IV. Résistance Humaniste : Le Devoir de Désobéir

Face à l’Empire, que faire ? Se soumettre ? Non. Résister. Désobéir. Refuser de jouer leur jeu. Leur guerre n’est pas la nôtre. Leurs mensonges ne sont pas nos vérités. Leurs bombes ne sont pas nos lois.

La résistance commence par le langage. Il faut appeler les choses par leur nom : les « sanctions » sont des meurtres, les « frappes chirurgicales » sont des massacres, les « dommages collatéraux » sont des crimes de guerre. Il faut refuser leur novlangue, leur propagande, leurs mensonges. Il faut parler vrai, même si la vérité fait mal.

La résistance passe aussi par l’action. Boycotter les produits américains. Soutenir les peuples opprimés. Refuser de servir dans leurs armées, de travailler pour leurs multinationales, de consommer leur culture de mort. La résistance est un devoir. Un devoir sacré, plus important que toutes les lois, plus fort que toutes les menaces.

Et puis, il y a l’espoir. L’espoir que l’Empire s’effondrera, comme tous les empires avant lui. L’espoir que les peuples se réveilleront, qu’ils briseront leurs chaînes, qu’ils construiront un monde nouveau. Un monde sans armes, sans frontières, sans maîtres. Un monde où la paix ne sera plus un rêve, mais une réalité.

L’Iran résiste. La Palestine résiste. Le Yémen résiste. Les peuples du monde entier résistent. Et cette résistance est la seule chose qui donne un sens à l’histoire. Car l’histoire n’est pas écrite par les vainqueurs. Elle est écrite par ceux qui refusent de se soumettre.

L’Armada des Ombres

Ils viennent, les porte-avions lourds de leur mensonge,
Leurs drones bourdonnent comme des mouches sur un songe.
« Liberté ! » crient-ils en écrasant les villes,
Leurs bombes sont des prières, leurs prières sont des fusils.

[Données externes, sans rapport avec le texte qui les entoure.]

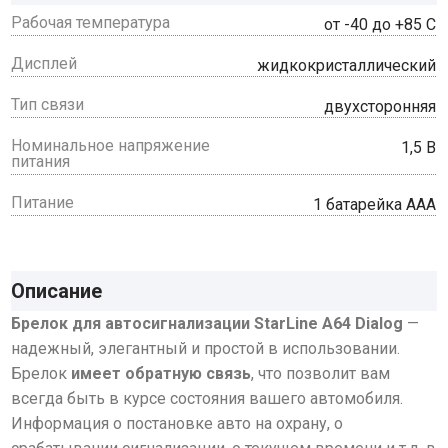
Рабочая температура
от -40 до +85 С
Дисплей
жидкокристаллический
Тип связи
двухсторонняя
Номинальное напряжение
1,5 В
питания
Питание
1 батарейка ААА
Описание
Брелок для автосигнализации StarLine A64 Dialog
—
надежный, элегантный и простой в использовании.
Брелок
имеет обратную связь
, что позволит вам
всегда быть в курсе состояния вашего автомобиля.
Информация о постановке авто на охрану, о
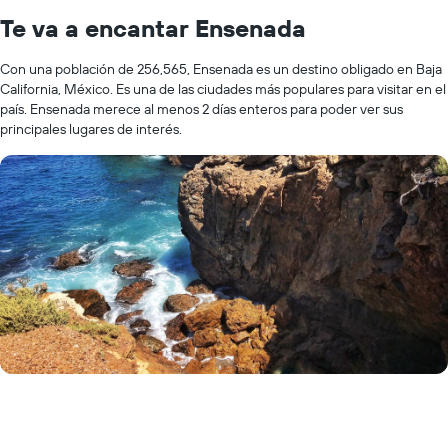
Te va a encantar Ensenada
Con una población de 256,565, Ensenada es un destino obligado en Baja
California, México. Es una de las ciudades más populares para visitar en el
país. Ensenada merece al menos 2 días enteros para poder ver sus
principales lugares de interés.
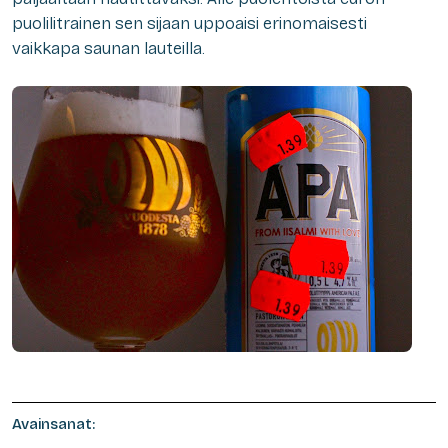
puolilitrainen sen sijaan uppoaisi erinomaisesti
vaikkapa saunan lauteilla.
Avainsanat:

L’Iran, vieux lion aux griffes de poussière,
Regarde passer l’orage, indifférent, fier.
Il sait que l’Empire est un géant de carton,
Un colosse aux pieds d’argile, un rêve qui s’effrite au vent.

Les sanctions sont des couteaux plantés dans le dos,
Les enfants meurent en silence, les mères pleurent sans écho.
Mais la résistance est une flamme qui ne s’éteint pas,
Un feu qui brûle sous la cendre, un cri qui monte des bas-fonds.

Un jour, l’armada partira, comme un mauvais rêve,
Ses soldats rentreront chez eux, les poches pleines de remords.
Et sur les ruines de leur empire, nous danserons,
Nous danserons la danse des libres, la danse des forts.

Car l’histoire n’est pas une ligne droite,
C’est un cercle qui se referme, un serpent qui se mord la queue.
L’Empire tombera, comme tombent les feuilles en automne,
Et le monde renaîtra, pur, neuf, sans chaînes ni couronne.